The arbitrators had also to deal with the fact that there were certain villages not originally part of any of the taluqas, but acquired by the deceased out of his savings and as investments, and that neither these nor the personal property of the deceased, which was of considerable value, had been disposed of by the will, but were now to be dealt with by the arbitrators as part of the estate of the deceased. In the result they divided the taluqas of Khanpur (with the exception of two villages which they considered belonged really to Bhilwal) and Sikandarpur between the parties, awarded Bhilwal with Hasanpur to the widow, divided the after-acquired villages between them, and divided the personal property in such a manner as to bring the ultimate acquisitions in the combined kinds of property nearly equal as between the two lines. It would be observed that the only parties to the award were the brother and the widow, and that the daughter and her issue were not parties. The probable explanation of this is that though the arbitration ultimately took a wider range, the dispute started on the question which of the two should be entered on the register, and that the daughter, as her estate was not a present one, would in no circumstances be put on the register. It may be also that the parties were impressed with the general Mahomedan law according to which it is said that no notice is taken of an attempt to limit an estate in land to the grantee for life with remainder over, but that all such gifts are treated as gifts out and out to the first taker; or, finally, it may be that the dispute was considered as one between the two lines, and so the daughter and her issue were deemed for this purpose to be sufficiently represented by the widow. This absence of the daughter has given rise to a good deal of discussion in the course of the case, but their Lordships think it immaterial for the purpose of either of these appeals, because as regards that which will be first dealt with (that is the claim on behalf of the brothers line) all the opponents can deduce title through the widow, and, therefore, are bound by the award, and entitled to avail themselves of its provisions.
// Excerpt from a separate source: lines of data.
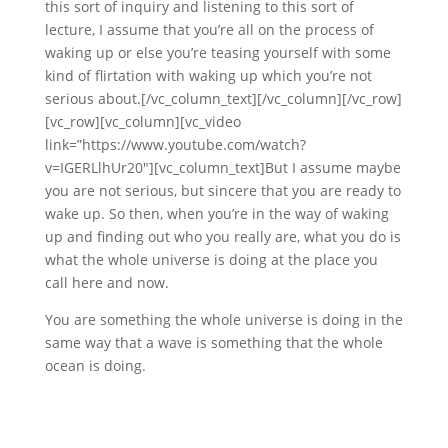
this sort of inquiry and listening to this sort of
lecture, I assume that you’re all on the process of
waking up or else you’re teasing yourself with some
kind of flirtation with waking up which you’re not
serious about.[/vc_column_text][/vc_column][/vc_row]
[vc_row][vc_column][vc_video
link=”https://www.youtube.com/watch?
v=IGERLlhUr20″][vc_column_text]But I assume maybe
you are not serious, but sincere that you are ready to
wake up. So then, when you’re in the way of waking
up and finding out who you really are, what you do is
what the whole universe is doing at the place you
call here and now.
You are something the whole universe is doing in the
same way that a wave is something that the whole
ocean is doing.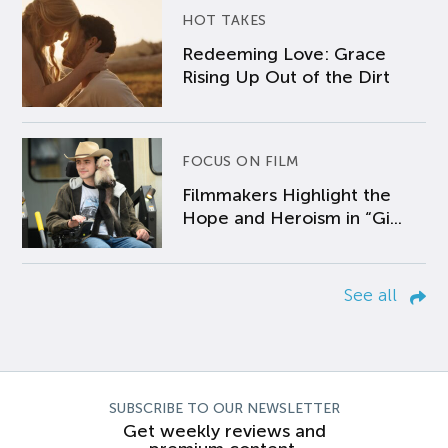
HOT TAKES
Redeeming Love: Grace
Rising Up Out of the Dirt
FOCUS ON FILM
Filmmakers Highlight the
Hope and Heroism in “Gi...
See all
SUBSCRIBE TO OUR NEWSLETTER
Get weekly reviews and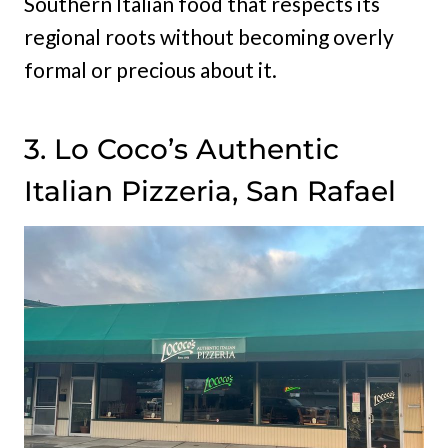
Southern Italian food that respects its
regional roots without becoming overly
formal or precious about it.
3. Lo Coco’s Authentic
Italian Pizzeria, San Rafael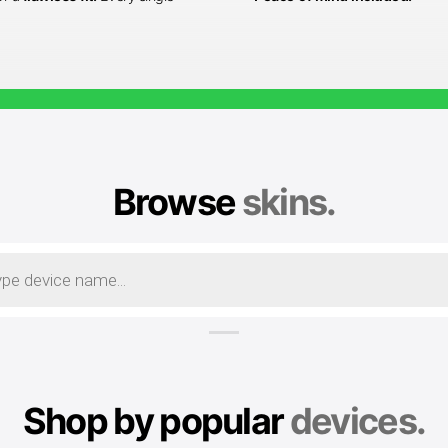
Browse
skins.
Shop by popular
devices.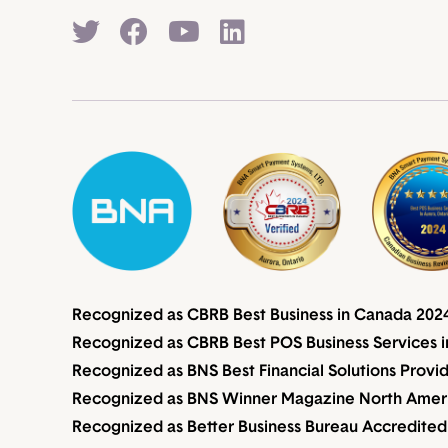
Recognized as CBRB Best Business in Canada 202
Recognized as CBRB Best POS Business Services i
Recognized as BNS Best Financial Solutions Provi
Recognized as BNS Winner Magazine North Americ
Recognized as Better Business Bureau Accredited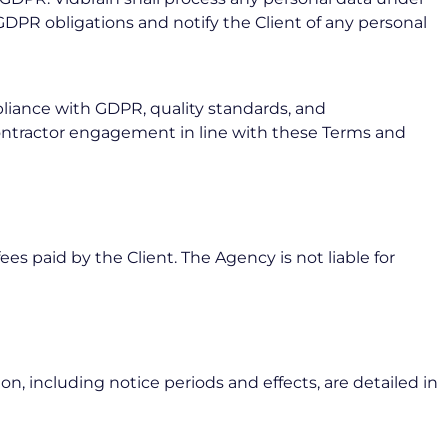
 GDPR obligations and notify the Client of any personal
pliance with GDPR, quality standards, and
bcontractor engagement in line with these Terms and
ees paid by the Client. The Agency is not liable for
, including notice periods and effects, are detailed in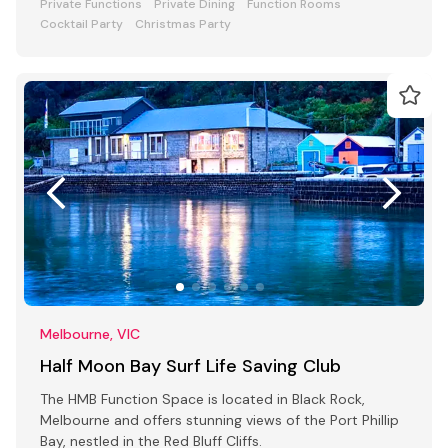
Private Functions
Private Dining
Function Rooms
Cocktail Party
Christmas Party
Melbourne, VIC
Half Moon Bay Surf Life Saving Club
The HMB Function Space is located in Black Rock,
Melbourne and offers stunning views of the Port Phillip
Bay, nestled in the Red Bluff Cliffs.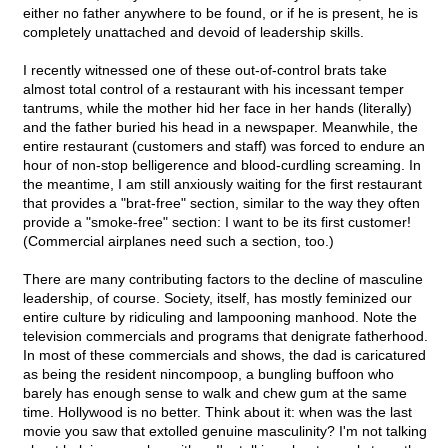
either no father anywhere to be found, or if he is present, he is
completely unattached and devoid of leadership skills.
I recently witnessed one of these out-of-control brats take
almost total control of a restaurant with his incessant temper
tantrums, while the mother hid her face in her hands (literally)
and the father buried his head in a newspaper. Meanwhile, the
entire restaurant (customers and staff) was forced to endure an
hour of non-stop belligerence and blood-curdling screaming. In
the meantime, I am still anxiously waiting for the first restaurant
that provides a "brat-free" section, similar to the way they often
provide a "smoke-free" section: I want to be its first customer!
(Commercial airplanes need such a section, too.)
There are many contributing factors to the decline of masculine
leadership, of course. Society, itself, has mostly feminized our
entire culture by ridiculing and lampooning manhood. Note the
television commercials and programs that denigrate fatherhood.
In most of these commercials and shows, the dad is caricatured
as being the resident nincompoop, a bungling buffoon who
barely has enough sense to walk and chew gum at the same
time. Hollywood is no better. Think about it: when was the last
movie you saw that extolled genuine masculinity? I'm not talking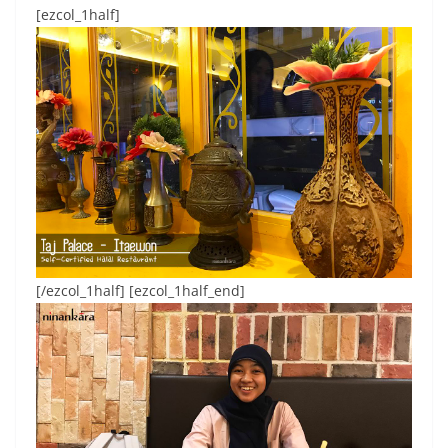
[ezcol_1half]
[/ezcol_1half] [ezcol_1half_end]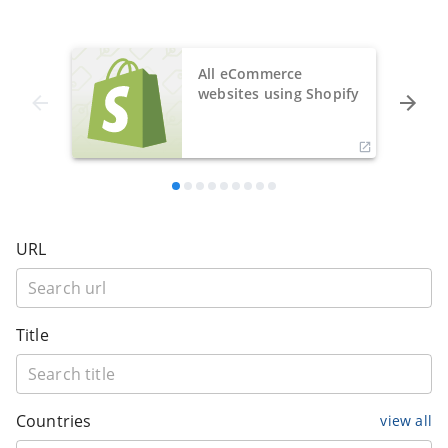
All eCommerce
websites using Shopify
URL
Title
Countries
view all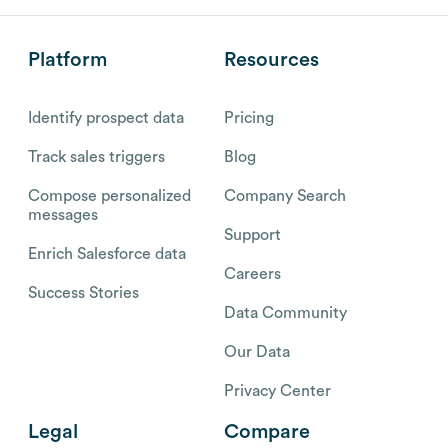
Platform
Resources
Identify prospect data
Pricing
Track sales triggers
Blog
Compose personalized
Company Search
messages
Support
Enrich Salesforce data
Careers
Success Stories
Data Community
Our Data
Privacy Center
Legal
Compare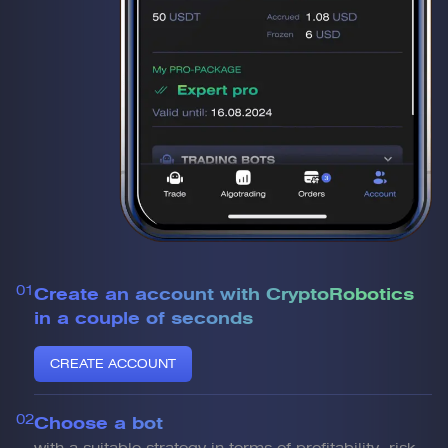
01
Create an account with CryptoRobotics
in a couple of seconds
CREATE ACCOUNT
02
Choose a bot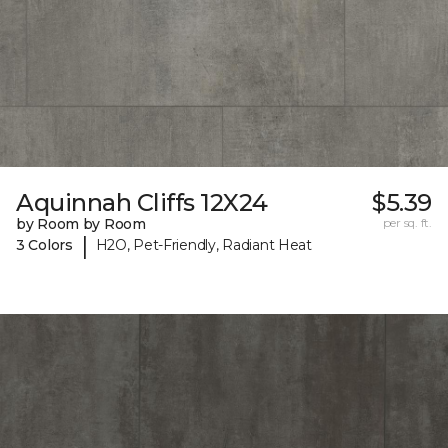
Aquinnah Cliffs 12X24
$5.39
by Room by Room
per sq. ft.
|
3 Colors
H2O, Pet-Friendly, Radiant Heat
This being so, for the purposes of the first appeal their Lordships have only to determine whether the award was binding or not, and if binding what is its true construction. At first sight it would appear somewhat remarkable that Murtaza Husain, whose original contention was that the will was invalid, should have, during the proceedings in the arbitration, admitted its validity ; but the explanation may be that he would have been exposed to another danger if the will had been invalid, because Zainab-un-nisas son did actually put forward a claim to be treated as if he were his grandfathers adopted son, or, in the language of s. 22, sub-s. 4, of the Oudh Estates Act " in all respects as his own son." After the award had been published the widow desired to make it a rule of court. The brother opposed this, and gave various reasons why the award should not be considered effective, and he fought the case up to the Privy Council, when it was finally decided against him, and the award was established and made a rule of court. The case in the Privy Council is Chowdhri Murtaza Hossain v. Bechunnissa. (( 1876) L. R. 3. I. A. 209.) Murtaza Husain died in 1880, and was succeeded by his son, Mustafa Husain, and finally by his grandson, Mujtaba, and the Court of Ward, on behalf of Mustafa, is the plaintiff in the suit first to be dealt with, and the grandson Mujtaba appellant in that suit to His Majesty. The widow died in 1895, and was succeeded by her daughter, who died in 1907, leaving a son, not the one who was in being at the time of the original testators will, but an after-born one, Shafiq-uz-zaman, who, and whose representatives are, respondents in both appeals. The Court of Wards on behalf of Zainab-un-nisa, the daughter, obtained mutation of names upon her mothers death in her favour. The application was contested by Mustafa Husain, but he failed, and the Court, on behalf of Zainab-un-nisa, remained in possession of the estate till her death, which occurred on August 30, 1907. On her death the Court, on behalf of her son, Shafiq-uz-zaman, obtained mutation of names in his favour without any objection made at the time.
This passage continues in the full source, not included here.